Author of just released book Goldilocks has given us her list of 7 good things that came about when she was writing the book.

Goldilocks by Laura Lam (Wildfire, Hardback, ebook and audio) Published 30th April 2020



1 Faster Than Light Travel is a Headache

Initially, I wanted to make the science in Goldilocks, my book about the first all-female space mission to discover an exosolar planet to save a dying Earth, as accurate as possible. Yet I soon discovered that with the timescales I was working towards, speed of light travel would be very difficult to pull off believably. Currently, the best theory to get there is giant gold laser kites in space. No, really. Plus having to calculative relativity, and I had a huge headache. So, this was where I cheated. I used the Alcubierre Drive, a theory developed in the 90s to create warp drive. It’s currently impossible since we don’t know how to harvest negative energy, but technically if we figured it out, this method doesn’t break the laws of physics.

2 Being an Astronaut is Hard (Shocker)

Alas, I learned that I do not have The Right Stuff to be an astronaut. I have zero practical skills except lying and helping other people lie better. I read a lot about the NASA application process and what knowledge base you need to have to even think about applying, (the latest window for the next crop of astronauts just closed!) as well as what happens once you undergo the two years training minimum before you can even consider getting a chance to go to space. The odds are also so small to get in (I think it’s something like 30k something applications for 12 slots), and even if you are in the astronaut corps, you might not make it into space.

3 Who Knew Algae Would Be So Important?

When we do eventually go to space, we’re probably going to be eating a lot of algae, specifically cyanobacteria like spirulina. It doesn’t require much to grow beyond water and life and it’s very nutrient dense. The problem is, it tastes really bad. My astronauts grow to loathe the nutriblocks they have to eat on the ship, which at one point is described as ‘Turkish Delight, but more foul.’ 

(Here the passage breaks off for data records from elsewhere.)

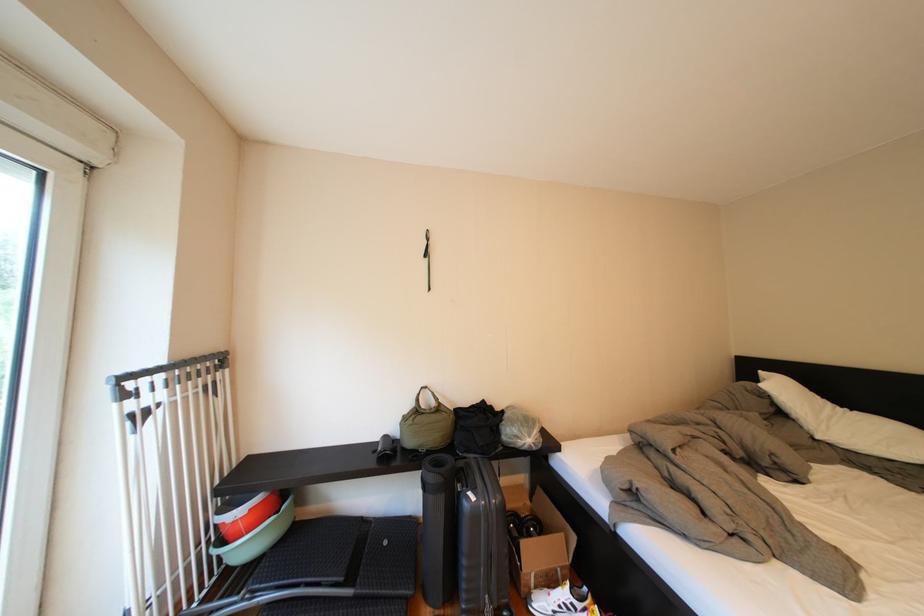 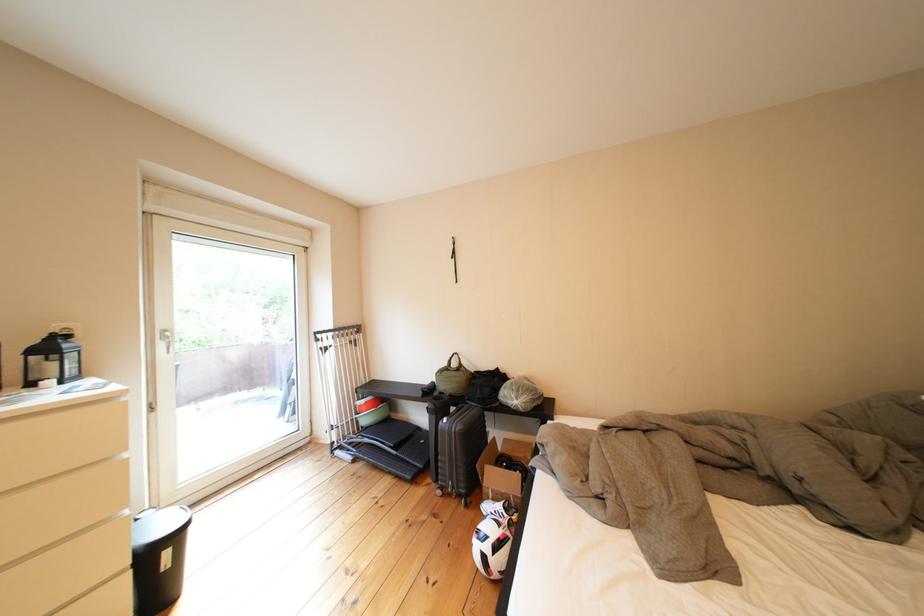 The point at (544,557) is marked in the first image. Where is the corresponding point in the second image?

(505, 480) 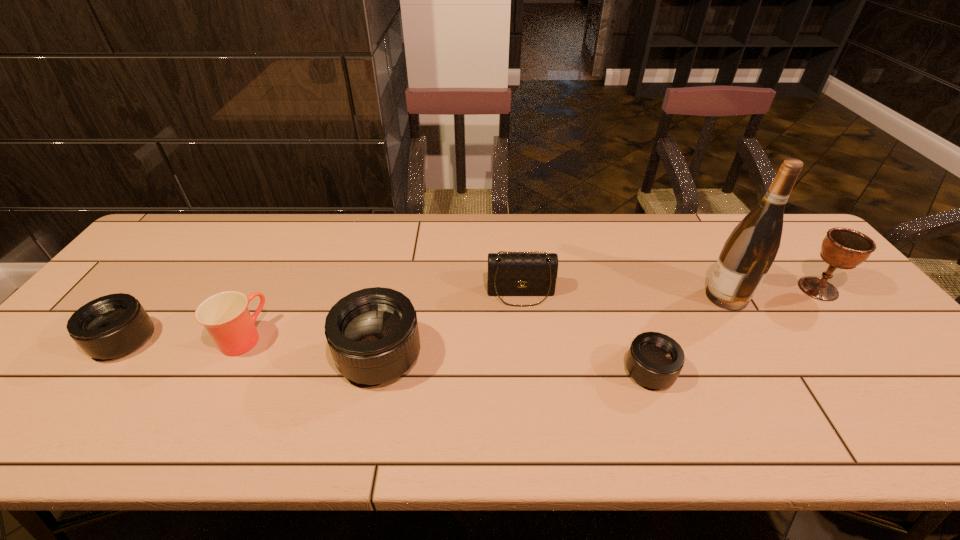 All telephoto lenss are currently evenly spaced. To continue this pattern, where would you add another telephoto lens on the right? Please point out a vacant spot. Please provide its 2D coordinates. Your answer should be formatted as a tuple, i.e. [(x, y)], where the tuple contains the x and y coordinates of a point satisfying the conditions above.

[(942, 389)] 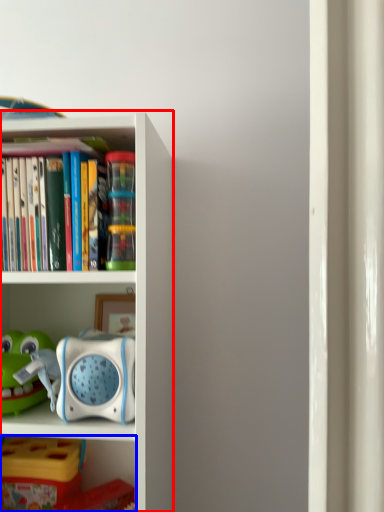 Question: Which point is further to the camera, bookcase (highlighted by a red box) or shelf (highlighted by a blue box)?

Choices:
 (A) bookcase
 (B) shelf

Answer: (B) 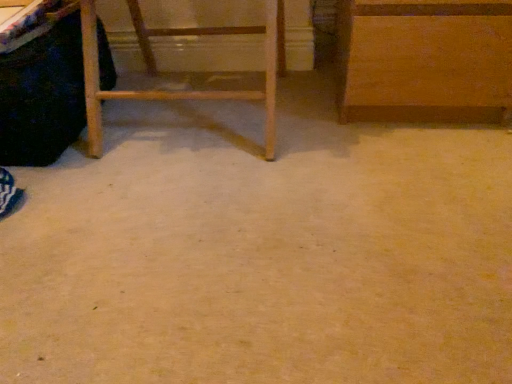 Identify the location of vacant space in wooden ladder at left, the first furniture positioned from the left (from a real-world perspective). The image size is (512, 384). (196, 123). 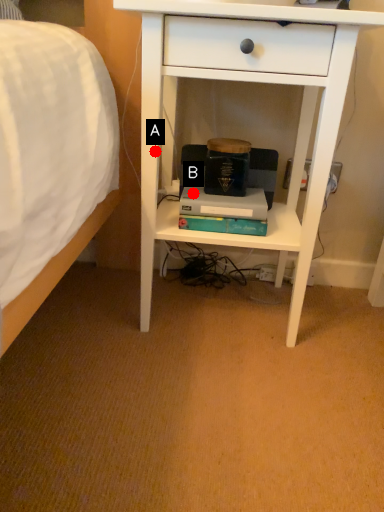 Question: Two points are circled on the image, labeled by A and B beside each circle. Which point is closer to the camera?

Choices:
 (A) A is closer
 (B) B is closer

Answer: (A) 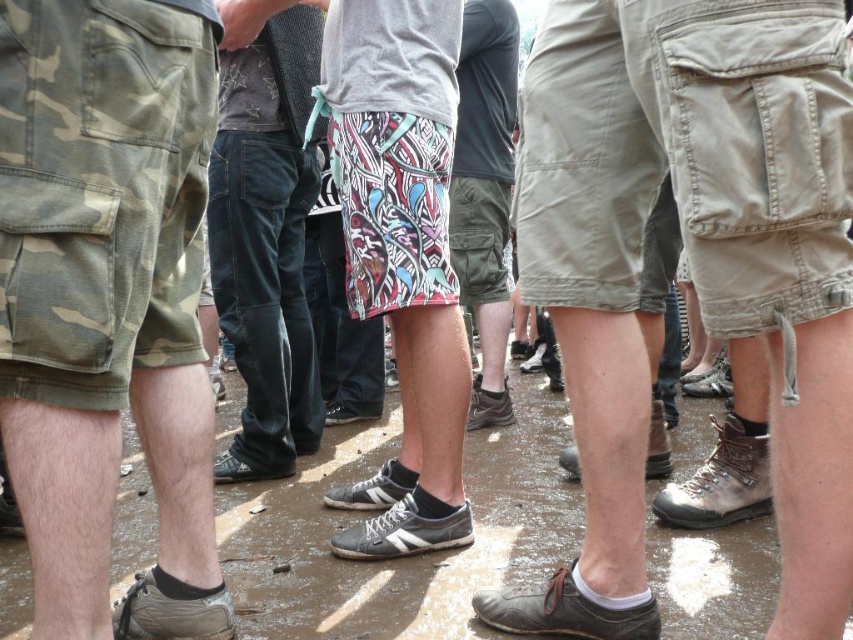 Can you confirm if camo fabric shorts at left is bigger than multicolored printed shorts at center?

Yes.

Can you confirm if camo fabric shorts at left is thinner than multicolored printed shorts at center?

Yes.

Where is `camo fabric shorts at left`? The height and width of the screenshot is (640, 853). camo fabric shorts at left is located at coordinates (102, 192).

At what (x,y) coordinates should I click in order to perform the action: click on camo fabric shorts at left. Please return your answer as a coordinate pair (x, y). This screenshot has height=640, width=853. Looking at the image, I should click on (102, 192).

Does khaki cotton shorts at right have a greater height compared to denim jeans at center?

In fact, khaki cotton shorts at right may be shorter than denim jeans at center.

Is point (631, 186) more distant than point (270, 236)?

That is False.

Which is behind, point (842, 93) or point (234, 224)?

The point (234, 224) is more distant.

This screenshot has width=853, height=640. I want to click on khaki cotton shorts at right, so click(751, 150).

Who is more forward, (26,230) or (282,108)?

Positioned in front is point (26,230).

Measure the distance from camo fabric shorts at left to denim jeans at center.

They are 5.59 feet apart.

I want to click on camo fabric shorts at left, so click(x=102, y=192). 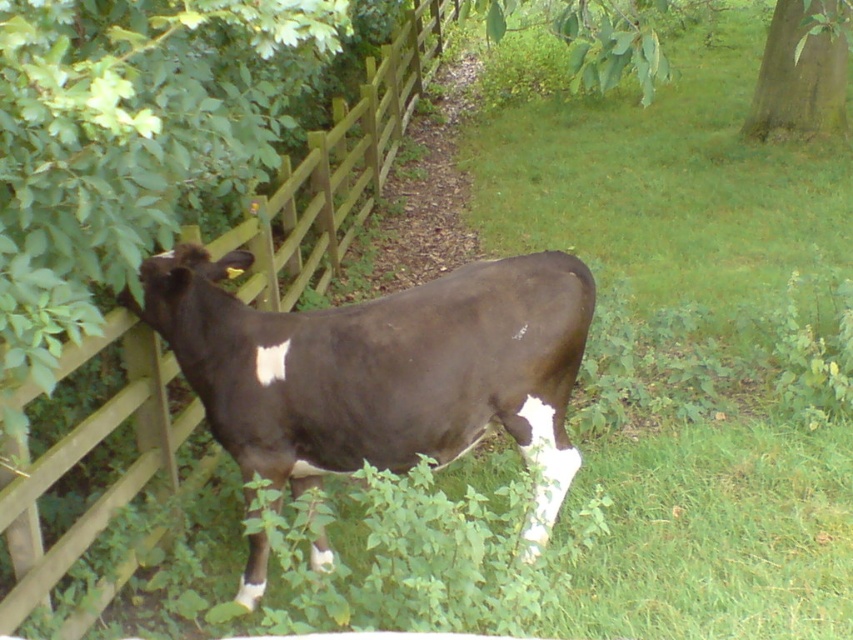 Question: Considering the real-world distances, which object is closest to the green rough bark tree at upper right?

Choices:
 (A) dark brown cow at center
 (B) wooden at left

Answer: (B)

Question: Can you confirm if dark brown cow at center is positioned above wooden at left?

Choices:
 (A) no
 (B) yes

Answer: (A)

Question: Is dark brown cow at center to the left of wooden at left from the viewer's perspective?

Choices:
 (A) yes
 (B) no

Answer: (B)

Question: Estimate the real-world distances between objects in this image. Which object is farther from the dark brown cow at center?

Choices:
 (A) green rough bark tree at upper right
 (B) wooden at left

Answer: (A)

Question: Estimate the real-world distances between objects in this image. Which object is farther from the green rough bark tree at upper right?

Choices:
 (A) wooden at left
 (B) dark brown cow at center

Answer: (B)

Question: Is dark brown cow at center to the right of green rough bark tree at upper right from the viewer's perspective?

Choices:
 (A) yes
 (B) no

Answer: (B) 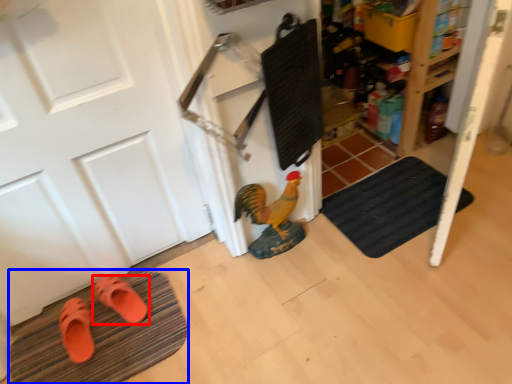 Question: Which of the following is the farthest to the observer, footwear (highlighted by a red box) or bath mat (highlighted by a blue box)?

Choices:
 (A) footwear
 (B) bath mat

Answer: (A) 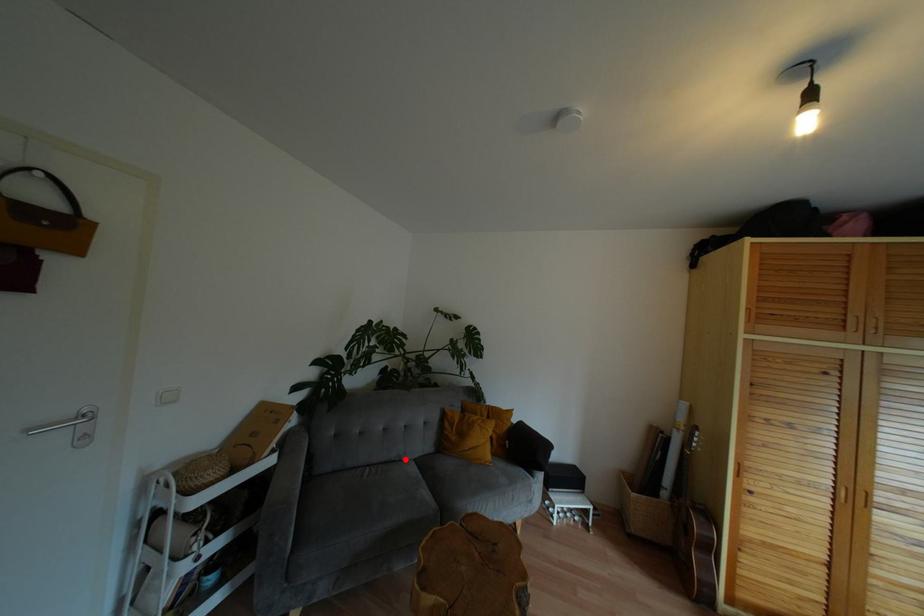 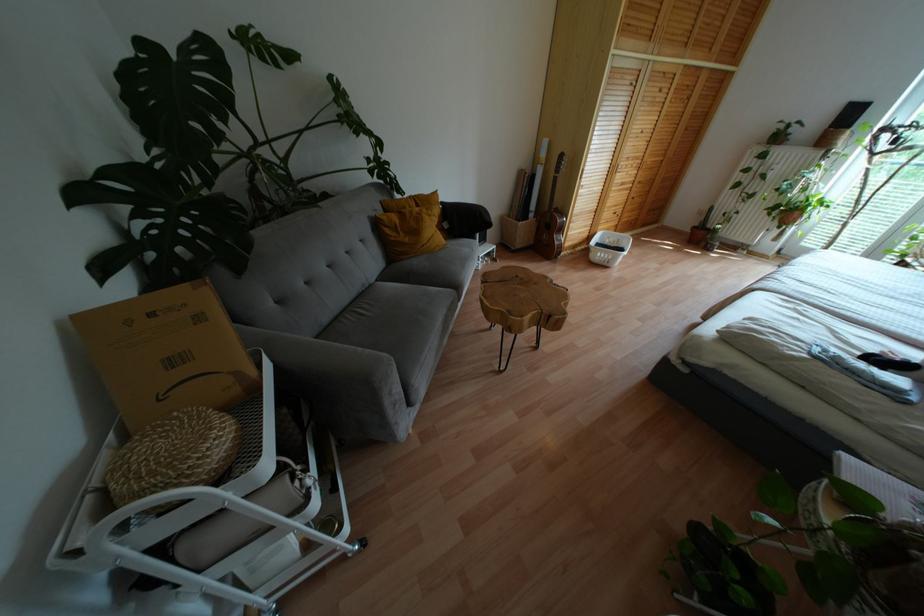 Question: I am providing you with two images of the same scene from different viewpoints. Image1 has a red point marked. In image2, the corresponding 3D location appears at what relative position? Reply with the corresponding letter.

Choices:
 (A) Closer
 (B) Farther

Answer: (A)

4 Secret Rocket Launch Bases

Since my astronauts steal a spaceship at the start (for several reasons, but sexism is at the forefront), so when figuring out where they could try and secretly launch a rocket with no one noticing, I fell into a rabbit hole about secret Cold War rocket launch sites. I ended up chosen Keweenaw Peninsula in Michigan. It’s relatively sparsely populated now, but because of climate change, it’s even quieter in my near-future version of Earth.

5 History of Space Flight – Specifically the Ignored Women

Thanks to the fantastic film and book Hidden Figures, lots more people thankfully know about how African-American women helped shape NASA as human computers. Women were and are incredibly important to history of space flight, but they were often ignored or downright barred from participating. Writing this book really clicked into place when I learned about the Mercury 13, women who did the same tests as the Mercury 7 and arguably did better than the men, but weren’t allowed into space all the same. I recommend the Netflix documentary about them and also Sue Nelson’s book Wally Funk’s Race to Space.

6 Climate Change

I was already depressed about climate change, but the research I did for Goldilocks didn’t particularly help. As part of my research, I went to an undergrad class in Evolution, Ecology, and Climate Change at the University of Edinburgh and we brainstormed what Earth would look like from orbit if the worst case climate scenarios came to pass. It was pretty bleak. I did, however, learn about all the amazing things people are doing to try and stop what’s coming, and I still remain hopeful that we will be able to band together and enact change before it’s too late.

7 Self-Isolation and Writing Tips from Astronauts

I didn’t expect to have to put self-isolation tips into practice like this, but it turns out reading a lot of astronaut memoirs has prepared me reasonably well for what’s happening in the world just now. They all stress the importance of routine and frame of mind, of looking after yourself. To focus on what opportunities being so isolated offers you rather than focusing on all of the things you can’t do. So I have been trying to do that, with some success. And at least I can still go for a walk in the sunshine, which they can’t do in space. I can call my friends quite easily and video chat (the internet is really slow on the ISS evidently). I also found the astronaut memoirs really inspiring for writing and living a creative life, too. The odds of becoming an astronaut are much smaller than getting something published. If I make a mistake, I’m not going to accidentally send all the oxygen out of the airlock. It’s just writing, at the end of the day.